内容来源：https://www.wired.com/story/how-one-ai-model-creates-a-physical-intuition-of-its-environment/

内容总结：

【科技前沿】AI模型学会“直觉”：像婴儿一样理解物体恒存性

近期，一项人工智能研究取得突破性进展：由Meta公司开发的视频联合嵌入预测架构（V-JEPA）模型，通过观看海量视频自主学习，首次展现出类似人类婴儿的物理直觉能力。该模型不仅能理解物体恒存性、重力作用等基础物理规律，还会对违背常识的画面产生“惊讶”反应。

传统AI视频理解系统通常依赖像素级分析，容易受无关细节干扰。而V-JEPA采用“潜在表征”抽象化处理机制——如同将数千像素信息浓缩为描述物体高度、位置等核心特征的几个数字，使模型能聚焦关键信息，忽略枝叶晃动等无关变化。这种设计让AI能够更高效地捕捉视频中的逻辑关系。

在专门测试物理常识的IntPhys基准评估中，V-JEPA对视频中物理合理性的判断准确率高达98%，远超基于像素预测的传统模型。研究团队还量化了模型的“惊讶度”：当小球滚入遮挡物后未按预期重现时，系统会产生显著预测误差，其反应模式与婴幼儿的直觉表现高度相似。

“这项研究证明了AI无需预设大量先天知识，仅通过观察就能掌握基础物理规律。”阿姆斯特丹大学认知科学家米夏·海尔布隆评价道。不过伦敦大学学院神经科学家卡尔·弗里斯顿指出，当前模型尚缺乏对不确定性的量化能力。

今年6月，Meta团队已发布参数达12亿的V-JEPA 2.0模型，并成功应用于机器人操控任务。新模型仅需约60小时机器人操作数据微调，即可规划简单动作。但测试显示，面对更复杂的物理场景推理时，其表现仍接近随机猜测——研究团队坦言，模型现有记忆时长仅数秒，“堪比金鱼的记忆”。

这项突破标志着AI在理解现实世界规律方面迈出关键一步，为开发更智能的自主系统奠定基础。随着技术迭代，未来或能创造出具备更持久记忆与推理能力的人工智能。

中文翻译：

本文原载于《量子杂志》。

有一个针对婴儿的测试：在桌上放一杯水，用木板遮住，然后移动木板靠近杯子。如果木板直接穿过杯子，仿佛杯子不存在，婴儿会惊讶吗？许多6个月大的婴儿会表现出惊讶；而到一岁左右，几乎所有儿童都能通过观察形成对物体恒存性的直觉认知。如今，某些人工智能模型也具备了这种能力。

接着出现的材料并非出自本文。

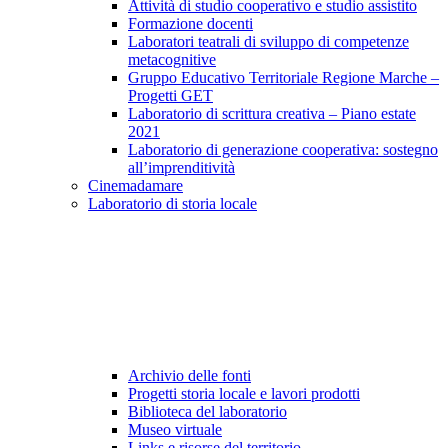
Attività di studio cooperativo e studio assistito
Formazione docenti
Laboratori teatrali di sviluppo di competenze
metacognitive
Gruppo Educativo Territoriale Regione Marche –
Progetti GET
Laboratorio di scrittura creativa – Piano estate
2021
Laboratorio di generazione cooperativa: sostegno
all’imprenditività
Cinemadamare
Laboratorio di storia locale
Archivio delle fonti
Progetti storia locale e lavori prodotti
Biblioteca del laboratorio
Museo virtuale
Links e risorse del territorio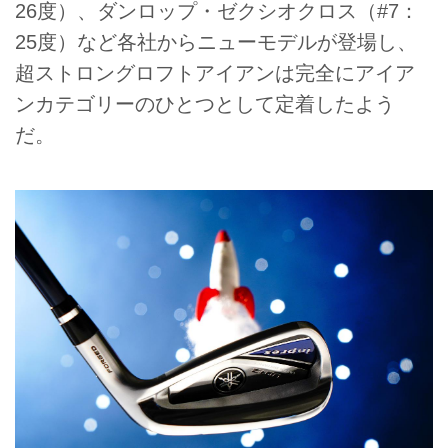
26度）、ダンロップ・ゼクシオクロス（#7：
25度）など各社からニューモデルが登場し、
超ストロングロフトアイアンは完全にアイア
ンカテゴリーのひとつとして定着したよう
だ。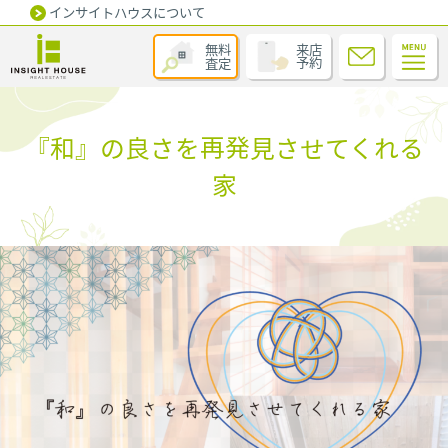
インサイトハウスについて
無料
来店
査定
予約
『和』の良さを再発見させてくれる
家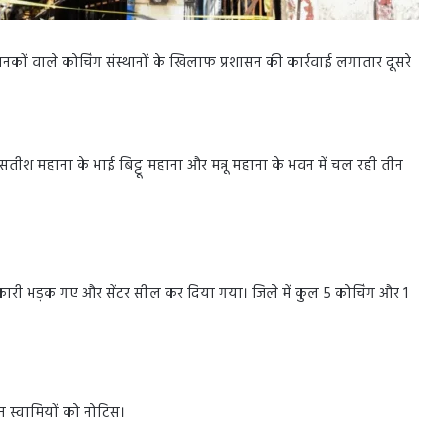
 मानकों वाले कोचिंग संस्थानों के खिलाफ प्रशासन की कार्रवाई लगातार दूसरे
्ष सतीश महाना के भाई बिट्टू महाना और मन्नू महाना के भवन में चल रही तीन
री भड़क गए और सेंटर सील कर दिया गया। जिले में कुल 5 कोचिंग और 1
न स्वामियों को नोटिस।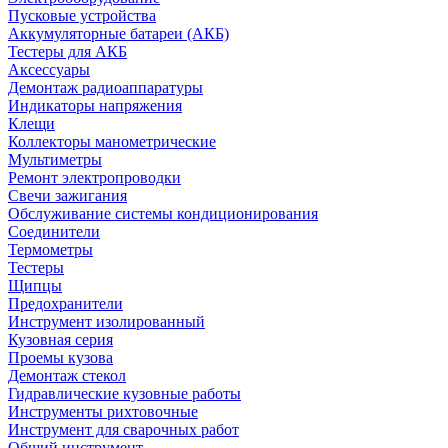
Пусковые устройства
Аккумуляторные батареи (АКБ)
Тестеры для АКБ
Аксессуары
Демонтаж радиоаппаратуры
Индикаторы напряжения
Клещи
Коллекторы манометрические
Мультиметры
Ремонт электропроводки
Свечи зажигания
Обслуживание системы кондиционирования
Соединители
Термометры
Тестеры
Щипцы
Предохранители
Инструмент изолированный
Кузовная серия
Проемы кузова
Демонтаж стекол
Гидравлические кузовные работы
Инструменты рихтовочные
Инструмент для сварочных работ
Общий инструмент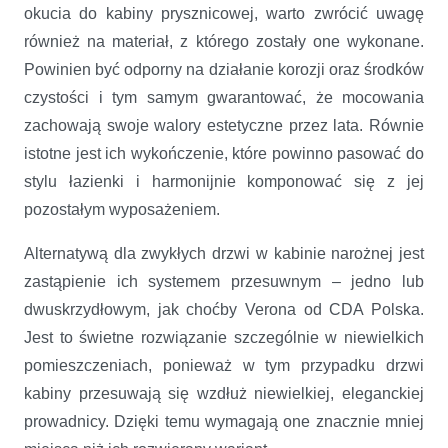
okucia do kabiny prysznicowej, warto zwrócić uwagę
również na materiał, z którego zostały one wykonane.
Powinien być odporny na działanie korozji oraz środków
czystości i tym samym gwarantować, że mocowania
zachowają swoje walory estetyczne przez lata. Równie
istotne jest ich wykończenie, które powinno pasować do
stylu łazienki i harmonijnie komponować się z jej
pozostałym wyposażeniem.
Alternatywą dla zwykłych drzwi w kabinie narożnej jest
zastąpienie ich systemem przesuwnym – jedno lub
dwuskrzydłowym, jak choćby Verona od CDA Polska.
Jest to świetne rozwiązanie szczególnie w niewielkich
pomieszczeniach, ponieważ w tym przypadku drzwi
kabiny przesuwają się wzdłuż niewielkiej, eleganckiej
prowadnicy. Dzięki temu wymagają one znacznie mniej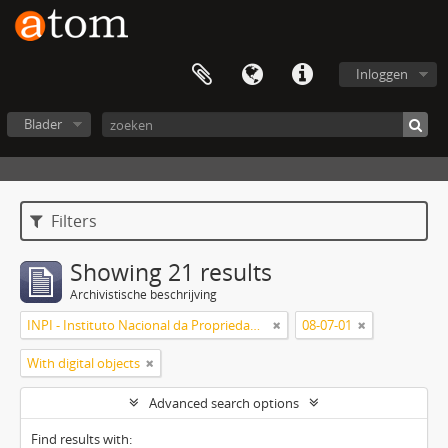
Inloggen
Blader
Filters
Showing 21 results
Archivistische beschrijving
INPI - Instituto Nacional da Propriedade Industrial
08-07-01
With digital objects
Advanced search options
Find results with: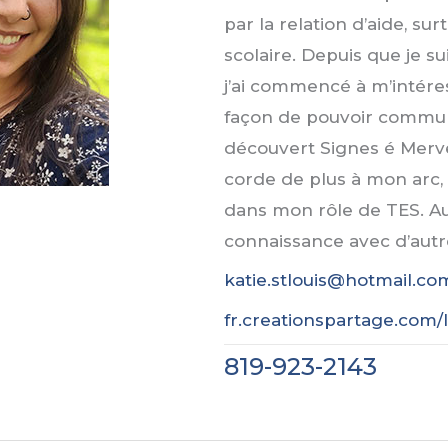
par la relation d’aide, su
scolaire. Depuis que je 
j’ai commencé à m’intére
façon de pouvoir communiq
découvert Signes é Mervei
corde de plus à mon arc
dans mon rôle de TES. Au
connaissance avec d’autr
katie.stlouis@hotmail.co
fr.creationspartage.com
819-923-2143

研究人员开发出一套通过视频学习世界知识的人工智能系统，当接收的信息与其已掌握的知识相悖时，该系统会表现出"惊讶"反应。

这个由Meta公司创建的模型名为"视频联合嵌入预测架构"（V-JEPA）。它并不预设视频中蕴含的物理规律，却能逐渐理解世界的运行方式。

"他们的主张从理论上看非常可信，实验结果也极具启发性，"阿姆斯特丹大学研究大脑与人工系统如何理解世界的认知科学家米夏·海尔布隆评价道。

更高层次的抽象

自动驾驶汽车的工程师们深知，让AI系统可靠地理解所见内容十分困难。大多数旨在"理解"视频的系统——无论是用于分类内容（例如"打网球的人"）还是识别物体轮廓（如前方车辆）——都工作在所谓"像素空间"中。这类模型本质上将视频中的每个像素视为同等重要。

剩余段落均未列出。